Когда Дюрранс подошел через поля к своему дому Гессенс, его ждал камердинер.

— Можете выключить свет и идти спать, — сказал Дюрранс и направился через холл в кабинет, хотя точнее эту комнату было бы назвать оружейной.

Он посидел какое-то время в кресле, а потом стал тихо расхаживать по комнате в темноте. В ней повсюду стояли кубки, выигранные Дюррансом в его лучшие дни, и он находил своеобразное утешение в том, что ощупывал их, зная место и форму каждого. Он брал их один за другим, трогал, поглаживал и размышлял о том, продолжают ли их так же чистить и полировать теперь, когда он слеп.

Вот этот кубок на тонкой ножке он выиграл на полковом стипль-чезе в Колчестере. Дюрранс хорошо помнил тот день, облака на сером небе и унылый вид перекопанных полей между изгородями.
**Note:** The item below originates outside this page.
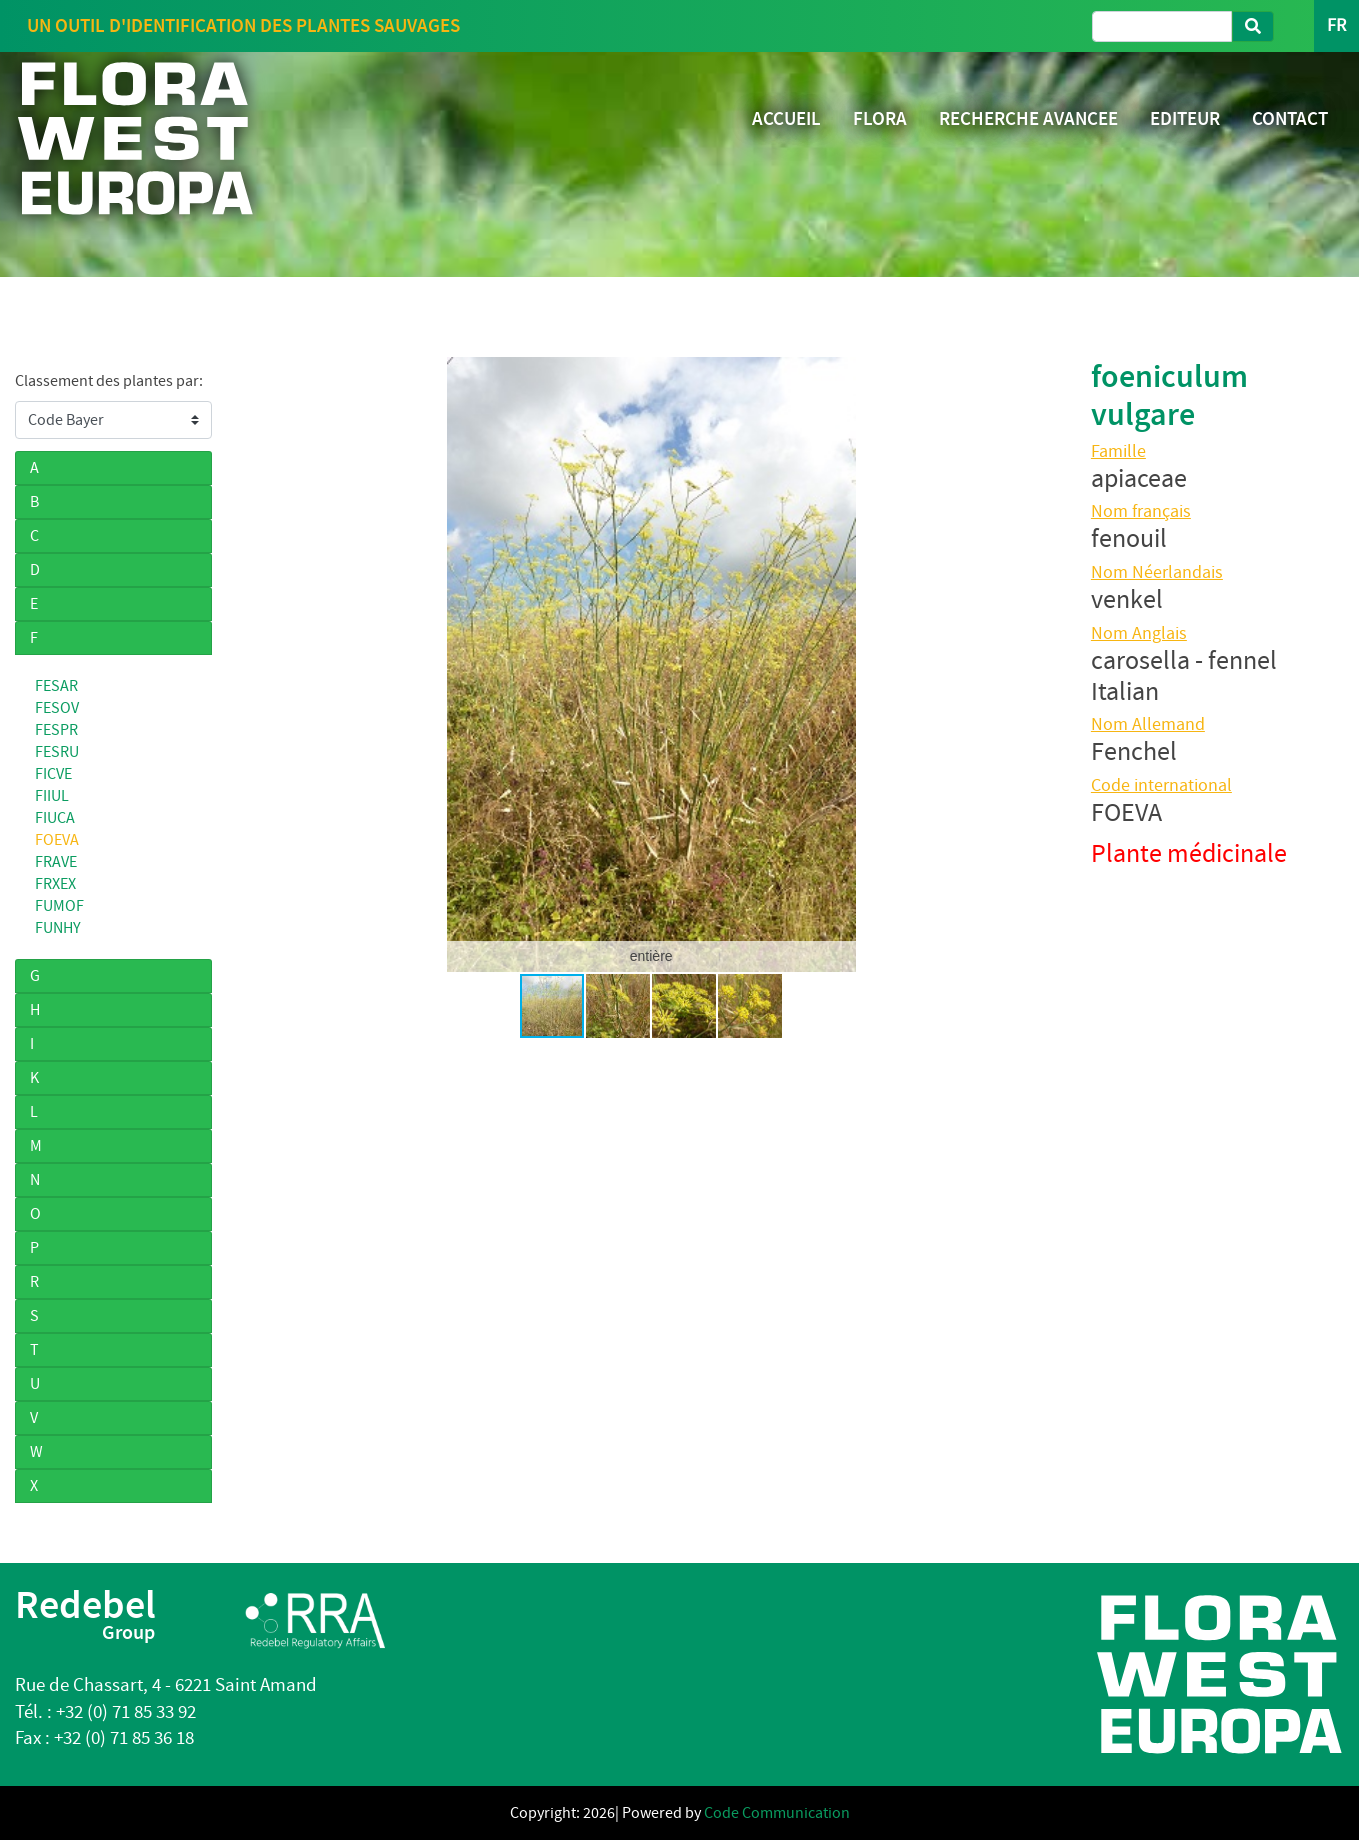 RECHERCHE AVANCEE (1028, 118)
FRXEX (55, 884)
А тот, оловянный, на письменном столе, хорошо подходил для перьев, когда Дюрранс ещё пользовался перьями, получен много лет назад, в соревновании «четвёрок», он был тогда новичком в Оксфорде. Каминную полку украшала подкова любимой лошади в серебряной оправе. Трофеи превращали комнату в огромный дневник. Касаясь пальцами свидетельств о добрых ушедших днях, он наконец перешёл к своим винтовкам и ружьям.

Он извлекал их из стоек. Для него они значили так же много, как скрипка для Этни, каждое ружьё рассказывало свою историю ему одному. Дюрранс сидел, положив на колени «ремингтон», он снова переживал длинный день на холмах к западу от Берениса. Он преследовал льва на пустой каменистой равнине и подстрелил его с трёхсот ярдов перед самым закатом. Другие напоминали ему о первом подстреленном горном козле в Хор-Бараке, об охоте на антилопу в горах к северу от Суакина.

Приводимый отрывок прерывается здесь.